Analyzing Individual Run Details
Last updated
Last updated
Investigate specific schedule executions to diagnose performance, troubleshoot issues, and verify data processing results.
Access these details by selecting a Run ID from the Run History table.
Analyze your run execution through different visualization tools:
Visualize the execution flow of scheduled commands through a directed acyclic graph (DAG), showing:
Command dependencies - Understand which models must complete before others can start
Execution order - Track the sequence of operations to optimize pipeline flow
Process relationships - Identify critical paths and potential parallelization opportunities
Track the temporal sequence of model execution within your run:
Individual model execution times - Spot which models are taking longer than expected
Parallel processing visualization - See which models run simultaneously to maximize efficiency
Performance bottleneck identification - Find slow-running models that delay your entire pipeline
Explore additional metadata for each run ID, including a breakdown of run logs, source freshness, and artifacts.

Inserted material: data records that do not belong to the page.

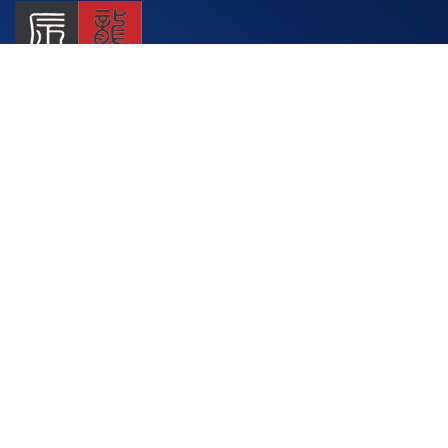
台灣公司
T：
+886-2-27207890
E：
ExhibitNews.tw@pilatus-intl.com
香港公司
T：
+852-28380326
E：
ExhibitNews.tw@pilatus-intl.com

The Run Logs section provides a detailed breakdown of each scheduled run, offering insights into execution status, performance, and any encountered issues. This section is divided into three tabs: Summary, Console Logs, and Debug Logs.
Overview Displays high-level execution details for commands, showing the overall completion status, duration, and success metrics.
Warnings and Errors Lists any warnings or errors encountered during the run, such as deprecated configurations or unused paths.
Suggested Actions Recommendations to address identified warnings and errors, including updates for alignment with best practices.
Use Case: Quickly assess if the run was successful, spot any configuration issues, and take corrective actions.
Each tab gives a targeted view of run details, offering a complete understanding of pipeline performance.
When your schedule includes the dbt source freshness
command, you can:
Monitor when each source table was last updated
Track if data freshness meets your defined SLAs
Identify stale or outdated data sources
💡 Learn how to configure source freshness in our documentation.
The Artifacts section provides access to files that dbt generates after each run. These files help you analyze and troubleshoot your workflows:
Run SQL - View the actual SQL statements executed during the run
Compiled SQL - Examine the optimized SQL used in your data warehouse
manifest.json
- Shows project structure (models, sources, and tests)
catalog.json
- Contains schema information and column details
run_results.json
- Provides execution outcomes of dbt commands
sources.json
- Tracks source table metadata and freshness history
Use these artifacts to verify execution details, troubleshoot issues, and audit your dbt workflow performance.